* _What you will do_:
Every record below, from first to last, should be copied exactly; leave the pictures out.

* _Task material_:
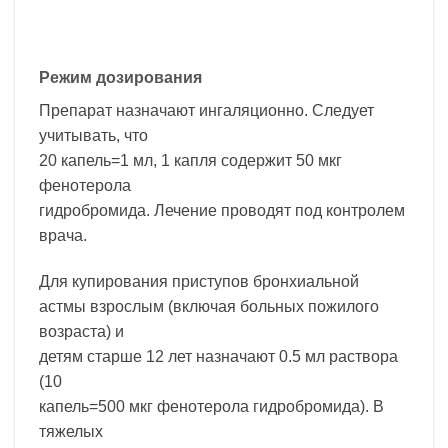
Режим дозирования
Препарат назначают ингаляционно. Следует
учитывать, что
20 капель=1 мл, 1 капля содержит 50 мкг
фенотерола
гидробромида. Лечение проводят под контролем
врача.
Для купирования приступов бронхиальной
астмы взрослым (включая больных пожилого
возраста) и
детям старше 12 лет назначают 0.5 мл раствора
(10
капель=500 мкг фенотерола гидробромида). В
тяжелых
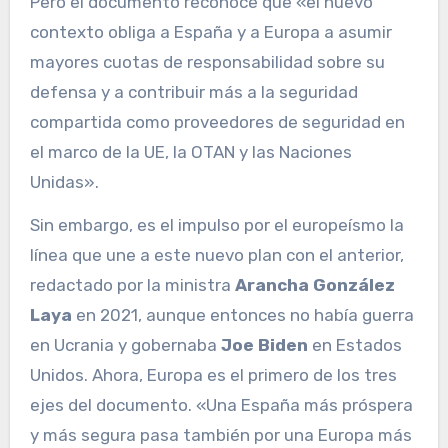
Pero el documento reconoce que «el nuevo
contexto obliga a España y a Europa a asumir
mayores cuotas de responsabilidad sobre su
defensa y a contribuir más a la seguridad
compartida como proveedores de seguridad en
el marco de la UE, la OTAN y las Naciones
Unidas».
Sin embargo, es el impulso por el europeísmo la
línea que une a este nuevo plan con el anterior,
redactado por la ministra
Arancha González
Laya
en 2021, aunque entonces no había guerra
en Ucrania y gobernaba
Joe Biden
en Estados
Unidos. Ahora, Europa es el primero de los tres
ejes del documento. «Una España más próspera
y más segura pasa también por una Europa más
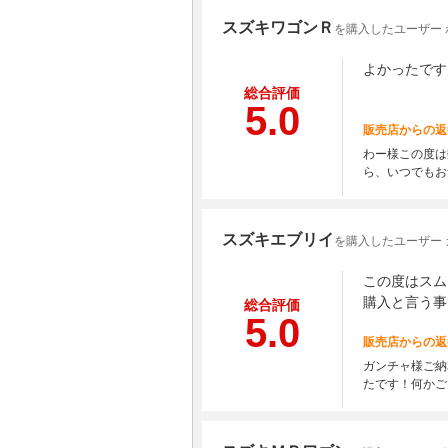
スズキワゴンＲ
を購入したユーザー 
よかったです
総合評価
5.0
販売店からの返
わー様この度は
ら、いつでもお
スズキエブリイ
を購入したユーザー 
この度はスム
購入と言う事
総合評価
5.0
販売店からの返
ガンチャ様ご納
たです！何かご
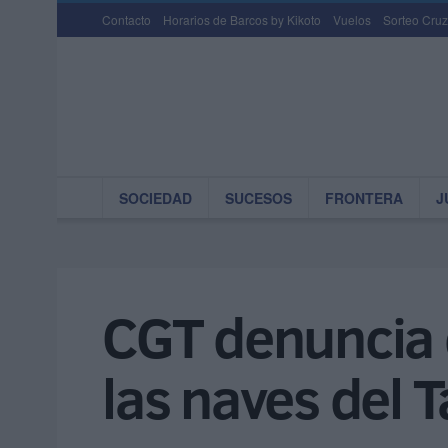
Contacto
Horarios de Barcos by Kikoto
Vuelos
Sorteo Cruz
SOCIEDAD
SUCESOS
FRONTERA
J
CGT denuncia 
las naves del 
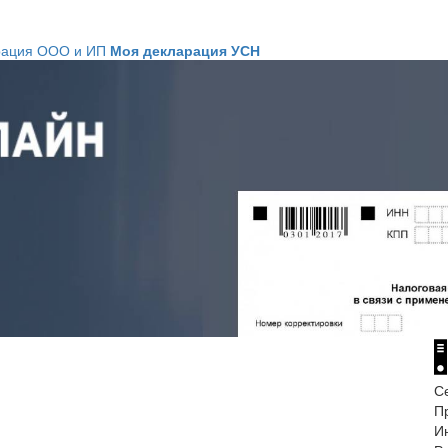
рация ООО и ИП
Моя декларация УСН
С
П
И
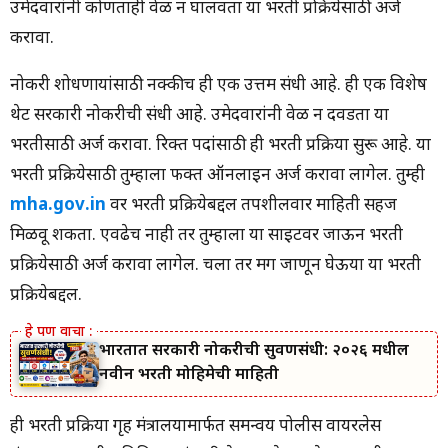
उमेदवारांनी कोणताही वेळ न घालवता या भरती प्रक्रियेसाठी अर्ज
करावा.
नोकरी शोधणाऱ्यांसाठी नक्कीच ही एक उत्तम संधी आहे. ही एक विशेष
थेट सरकारी नोकरीची संधी आहे. उमेदवारांनी वेळ न दवडता या
भरतीसाठी अर्ज करावा. रिक्त पदांसाठी ही भरती प्रक्रिया सुरू आहे. या
भरती प्रक्रियेसाठी तुम्हाला फक्त ऑनलाइन अर्ज करावा लागेल. तुम्ही
mha.gov.in
वर भरती प्रक्रियेबद्दल तपशीलवार माहिती सहज
मिळवू शकता. एवढेच नाही तर तुम्हाला या साइटवर जाऊन भरती
प्रक्रियेसाठी अर्ज करावा लागेल. चला तर मग जाणून घेऊया या भरती
प्रक्रियेबद्दल.
भारतात सरकारी नोकरीची सुवर्णसंधी: २०२६ मधील
नवीन भरती मोहिमेची माहिती
ही भरती प्रक्रिया गृह मंत्रालयामार्फत समन्वय पोलीस वायरलेस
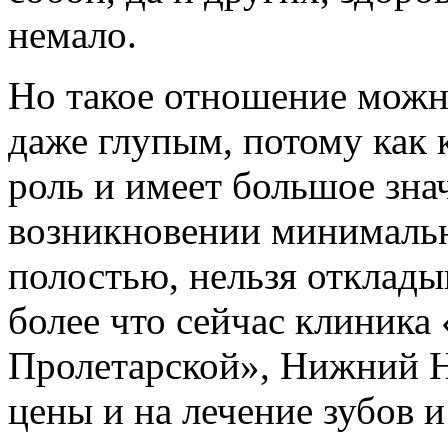
немало.
Но такое отношение можно
даже глупым, потому как
роль и имеет большое зна
возникновении минимальн
полостью, нельзя откладыв
более что сейчас клиника
Пролетарской», Нижний Н
цены и на лечение зубов и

* _Answer area_:
Режим дозирования
Препарат назначают ингаляционно. Следует
учитывать, что
20 капель=1 мл, 1 капля содержит 50 мкг
фенотерола
гидробромида. Лечение проводят под контролем
врача.
Для купирования приступов бронхиальной
астмы взрослым (включая больных пожилого
возраста) и
детям старше 12 лет назначают 0.5 мл раствора
(10
капель=500 мкг фенотерола гидробромида). В
тяжелых
Pero el documento reconoce que «el nuevo
contexto obliga a España y a Europa a asumir
mayores cuotas de responsabilidad sobre su
defensa y a contribuir más a la seguridad
compartida como proveedores de seguridad en
el marco de la UE, la OTAN y las Naciones
Unidas».
Sin embargo, es el impulso por el europeísmo la
línea que une a este nuevo plan con el anterior,
redactado por la ministra
Arancha González
Laya
en 2021, aunque entonces no había guerra
en Ucrania y gobernaba
Joe Biden
en Estados
Unidos. Ahora, Europa es el primero de los tres
ejes del documento. «Una España más próspera
y más segura pasa también por una Europa más
スズキワゴンＲ
を購入したユーザー 
よかったです
総合評価
5.0
販売店からの返
わー様この度は
ら、いつでもお
スズキエブリイ
を購入したユーザー 
この度はスム
購入と言う事
総合評価
5.0
販売店からの返
ガンチャ様ご納
たです！何かご
Contacto
Horarios de Barcos by Kikoto
Vuelos
Sorteo Cruz
SOCIEDAD
SUCESOS
FRONTERA
J
CGT denuncia 
las naves del 
рация ООО и ИП
Моя декларация УСН
С
П
И
उमेदवारांनी कोणताही वेळ न घालवता या भरती प्रक्रियेसाठी अर्ज
करावा.
नोकरी शोधणाऱ्यांसाठी नक्कीच ही एक उत्तम संधी आहे. ही एक विशेष
थेट सरकारी नोकरीची संधी आहे. उमेदवारांनी वेळ न दवडता या
भरतीसाठी अर्ज करावा. रिक्त पदांसाठी ही भरती प्रक्रिया सुरू आहे. या
भरती प्रक्रियेसाठी तुम्हाला फक्त ऑनलाइन अर्ज करावा लागेल. तुम्ही
mha.gov.in
वर भरती प्रक्रियेबद्दल तपशीलवार माहिती सहज
मिळवू शकता. एवढेच नाही तर तुम्हाला या साइटवर जाऊन भरती
प्रक्रियेसाठी अर्ज करावा लागेल. चला तर मग जाणून घेऊया या भरती
प्रक्रियेबद्दल.
भारतात सरकारी नोकरीची सुवर्णसंधी: २०२६ मधील
नवीन भरती मोहिमेची माहिती
ही भरती प्रक्रिया गृह मंत्रालयामार्फत समन्वय पोलीस वायरलेस
немало.
Но такое отношение можно
даже глупым, потому как
роль и имеет большое зна
возникновении минимальн
полостью, нельзя откладыв
более что сейчас клиника
Пролетарской», Нижний Н
цены и на лечение зубов и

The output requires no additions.